How Can We Learn To Accept Death?

How can we learn to accept death?

It is strange how difficult it is for us to accept the most indisputable fact in life: death. After all, it is an absolute truth that we will all die. No one escapes this fate. Yet we try to deny or escape from it for much of our lives. Some people avoid all thoughts or conversations that have to do with death.

Yet it has not always been so. In ancient Egypt, for example, death was a daily matter. The pharaohs and the nobles, as well as their slaves, spent a large part of their lives preparing for death. Men of power usually designed their extravagant tombs long before their deaths. For they did not believe that life ended with physical death.

The ancient Romans also had a tradition that says a lot about how they thought about life and death. When great generals achieved a military victory, they entered the city in the middle of a ‘lane of honor’. Everyone cheered them on.

But behind them, a slave had to repeat the following sentence in their ear: “memento mori”. This means ‘remember you will die’. It was not my intention to hasten the moment. They just wanted to remind him that no triumph is so great that it lets you escape death.

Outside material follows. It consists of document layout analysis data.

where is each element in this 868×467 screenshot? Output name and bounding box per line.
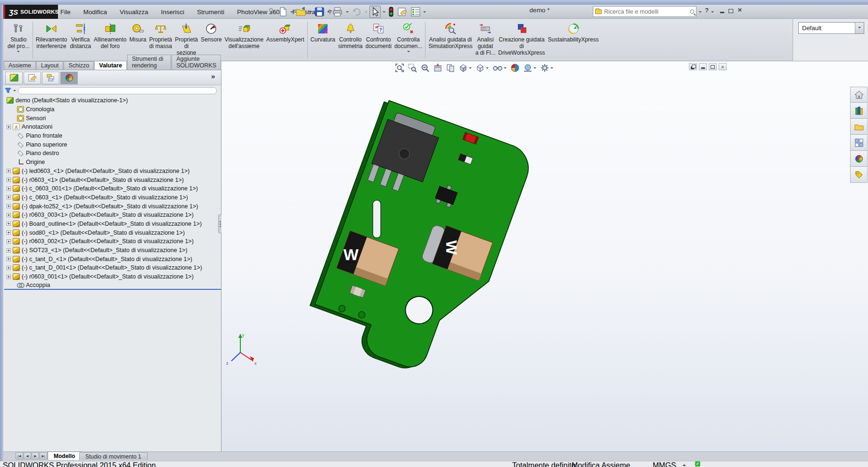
menu-file[interactable]: File <box>60 8 71 16</box>
help-caret[interactable] <box>711 11 714 14</box>
expand-icon[interactable] <box>7 195 11 199</box>
measure-button[interactable]: Misura <box>128 21 147 43</box>
tab-valutare[interactable]: Valutare <box>94 61 127 70</box>
new-document-button[interactable] <box>278 6 288 18</box>
tree-item-component[interactable]: (-) led0603_<1> (Default<<Default>_Stato… <box>4 167 221 176</box>
solidworks-resources-tab[interactable] <box>850 87 868 103</box>
graphics-area[interactable]: W W <box>221 61 868 451</box>
tree-item-component[interactable]: (-) r0603_<1> (Default<<Default>_Stato d… <box>4 175 221 184</box>
tab-studio-di-movimento[interactable]: Studio di movimento 1 <box>79 452 147 460</box>
expand-icon[interactable] <box>7 213 11 217</box>
expand-icon[interactable] <box>7 221 11 226</box>
tree-item[interactable]: Origine <box>4 158 221 167</box>
menu-inserisci[interactable]: Inserisci <box>161 8 185 16</box>
section-view-icon[interactable] <box>433 63 442 73</box>
tree-item-mates[interactable]: Accoppia <box>4 281 221 290</box>
tree-item-component[interactable]: (-) c_tant_D_<1> (Default<<Default>_Stat… <box>4 254 221 263</box>
filter-caret[interactable] <box>13 90 16 93</box>
annotation-views-icon[interactable] <box>446 63 455 73</box>
clearance-verification-button[interactable]: Verifica distanza <box>68 21 92 50</box>
tab-aggiunte-solidworks[interactable]: Aggiunte SOLIDWORKS <box>172 55 221 70</box>
zoom-to-area-icon[interactable] <box>408 63 417 73</box>
tree-item-component[interactable]: (-) sod80_<1> (Default<<Default>_Stato d… <box>4 228 221 237</box>
tree-item-root[interactable]: demo (Default<Stato di visualizzazione-1… <box>4 96 221 105</box>
file-explorer-tab[interactable] <box>850 119 868 135</box>
previous-tab-icon[interactable]: ◀ <box>24 452 31 459</box>
custom-properties-tab[interactable] <box>850 167 868 183</box>
configuration-caret[interactable] <box>855 23 864 33</box>
view-settings-icon[interactable] <box>540 63 554 73</box>
help-icon[interactable]: ? <box>705 7 709 14</box>
tree-item[interactable]: Piano frontale <box>4 131 221 140</box>
status-units-caret[interactable] <box>682 462 686 466</box>
menu-strumenti[interactable]: Strumenti <box>197 8 224 16</box>
display-manager-tab[interactable] <box>60 72 78 84</box>
assembly-xpert-button[interactable]: AssemblyXpert <box>265 21 306 43</box>
tree-item-component[interactable]: (-) c_0603_001<1> (Default<<Default>_Sta… <box>4 184 221 193</box>
tree-item[interactable]: Annotazioni <box>4 123 221 131</box>
tab-assieme[interactable]: Assieme <box>4 61 36 70</box>
print-caret[interactable] <box>346 11 349 14</box>
search-options-caret[interactable] <box>699 11 702 14</box>
tree-item[interactable]: Sensori <box>4 114 221 123</box>
pane-close-icon[interactable]: × <box>719 63 727 70</box>
apply-scene-icon[interactable] <box>523 63 537 73</box>
tile-windows-icon[interactable] <box>689 63 697 70</box>
status-units[interactable]: MMGS <box>653 461 676 467</box>
expand-icon[interactable] <box>7 178 11 182</box>
new-document-caret[interactable] <box>290 11 293 14</box>
menu-visualizza[interactable]: Visualizza <box>120 8 148 16</box>
tab-modello[interactable]: Modello <box>48 451 81 460</box>
expand-icon[interactable] <box>7 187 11 191</box>
tree-filter-input[interactable] <box>18 87 217 94</box>
design-library-tab[interactable] <box>850 103 868 119</box>
undo-caret[interactable] <box>365 11 368 14</box>
appearances-scenes-tab[interactable] <box>850 151 868 167</box>
save-caret[interactable] <box>327 11 330 14</box>
tree-item-component[interactable]: (-) r0603_001<1> (Default<<Default>_Stat… <box>4 272 221 281</box>
first-tab-icon[interactable]: |◀ <box>16 452 23 459</box>
options-caret[interactable] <box>423 11 426 14</box>
motion-study-button[interactable]: Studio del pro... <box>6 21 31 54</box>
pane-restore-icon[interactable] <box>709 63 717 70</box>
simulationxpress-button[interactable]: Analisi guidata di SimulationXpress <box>427 21 474 50</box>
view-settings-caret[interactable] <box>550 67 553 70</box>
file-properties-button[interactable] <box>396 6 409 18</box>
previous-view-icon[interactable] <box>420 63 430 73</box>
search-box[interactable]: Ricerca file e modelli <box>593 6 696 17</box>
select-button[interactable] <box>369 6 381 18</box>
zoom-to-fit-icon[interactable] <box>395 63 404 73</box>
display-style-caret[interactable] <box>486 67 489 70</box>
edit-appearance-icon[interactable] <box>510 63 520 73</box>
tab-schizzo[interactable]: Schizzo <box>64 61 94 70</box>
select-caret[interactable] <box>383 11 385 14</box>
sustainabilityxpress-button[interactable]: SustainabilityXpress <box>546 21 600 43</box>
rebuild-stoplight-button[interactable] <box>387 6 395 18</box>
floxpress-button[interactable]: Analisi guidat a di Fl... <box>474 21 497 57</box>
compare-documents-button[interactable]: ≠? Confronto documenti <box>364 21 393 50</box>
undo-button[interactable] <box>351 6 363 18</box>
window-minimize-button[interactable] <box>718 8 726 14</box>
tree-item[interactable]: Piano superiore <box>4 140 221 149</box>
curvature-button[interactable]: Curvatura <box>309 21 337 43</box>
check-document-button[interactable]: Controlla documen... <box>393 21 424 54</box>
tree-item-component[interactable]: (-) dpak-to252_<1> (Default<<Default>_St… <box>4 202 221 211</box>
driveworksxpress-button[interactable]: Creazione guidata di DriveWorksXpress <box>497 21 546 57</box>
hole-alignment-button[interactable]: Allineamento del foro <box>92 21 128 50</box>
hide-show-items-caret[interactable] <box>504 67 507 70</box>
menu-modifica[interactable]: Modifica <box>83 8 107 16</box>
last-tab-icon[interactable]: ▶| <box>40 452 47 459</box>
display-style-icon[interactable] <box>475 63 489 73</box>
apply-scene-caret[interactable] <box>533 67 536 70</box>
expand-icon[interactable] <box>7 239 11 244</box>
view-palette-tab[interactable] <box>850 135 868 151</box>
mass-properties-button[interactable]: Proprietà di massa <box>148 21 174 50</box>
property-manager-tab[interactable] <box>24 72 41 84</box>
search-input[interactable]: Ricerca file e modelli <box>604 8 688 15</box>
hide-show-items-icon[interactable] <box>492 63 507 73</box>
expand-icon[interactable] <box>7 230 11 235</box>
next-tab-icon[interactable]: ▶ <box>32 452 39 459</box>
tree-item-component[interactable]: (-) SOT23_<1> (Default<<Default>_Stato d… <box>4 246 221 255</box>
tree-item-component[interactable]: (-) r0603_002<1> (Default<<Default>_Stat… <box>4 237 221 246</box>
view-orientation-caret[interactable] <box>469 67 472 70</box>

Death as a desire and a goal

The Middle Ages were the era of religious obscurantism, or at least in the West. The world was seen as the creation of God. Everything that happened in the world had meaning within divine logic. Death was a step that made an encounter with God possible. Corporal life was only a harbinger of that final and eternal existence.

Hand of a deceased person

One writing that really captures this era is the poem Vivo sin vivir en mi by Saint Theresa of Avila. The first stanza reads:

This reflects the idea of ​​death as a desire. But the impossibility of believing that a human life is coming to an end is also contained in this poem. It didn’t matter how it was presented. They fully accepted the reality of death. They didn’t struggle with accepting death as a fact to be talked about and remembered. Death was given a symbolic explanation. It was seen as something you had to be ready for.

Modern Times: The Difficult Struggle to Accept Death

Over the centuries, science has disappointed the imaginations of many people. Even today, many still resist some of its truths. Modernity has allowed science to flourish in a new way. Leonardo Da Vinci stood at the dawn of this century of science. He had the audacity to perform autopsies. With this, the sacred halo that hung over death began to crack.

Leonardo Da Vinci

At that time, the great doctors and scientists who began to fight death also appeared. The subject became a scientific matter and not a religious one. For one purpose of this new knowledge was to prolong life. This was now seen as the supreme good. It was also discovered that man was an evolved mammal. The laws of biology were as applicable to us as they were to other animals.

For the first time, a group of thinkers stopped believing in God. They no longer believed that there was anything beyond physical life. Various movements arose to express this. They were very frustrated with life and showed it. Nihilism and existentialism are two of these movements. The attitude of the people who adhered to this way of thinking can be situated somewhere between disappointment and criticism.

How do we deal with death today?

The industrial revolution brought with it mass production and a sense that there were no restrictions. They proclaimed the end of history. There was a technological revolution that had no predecessor. Step by step we entered the world of the ephemeral, of disposable… of short life cycles, which only end and then start again.

The idea of ​​death faded. It began to disappear from the fear of man. We have almost completely replaced time to think about the subject with work. The pace of events makes us hardly think about how we will organize the next hour, let alone our death. It is as if death has become a catastrophic surprise, and less real.

Death in the eyes of a woman

The denial of death is so intense that some people even refuse to mourn when death shows its face. They try to get over it quickly. Return to your routine as soon as possible, over to your usual worries. Act as if it is not a reality, or at least as if it is a reality that is far away from you.

And what’s the use of thinking about death? Why accept death as a fact from which you cannot escape? These are questions that many ask. The answer lies in the depression and anxiety that overwhelm many of us. But perhaps accepting death is an exceptional way to learn how to really live. If we are more aware that everything ends eventually, then there is a reason to find meaning in this life.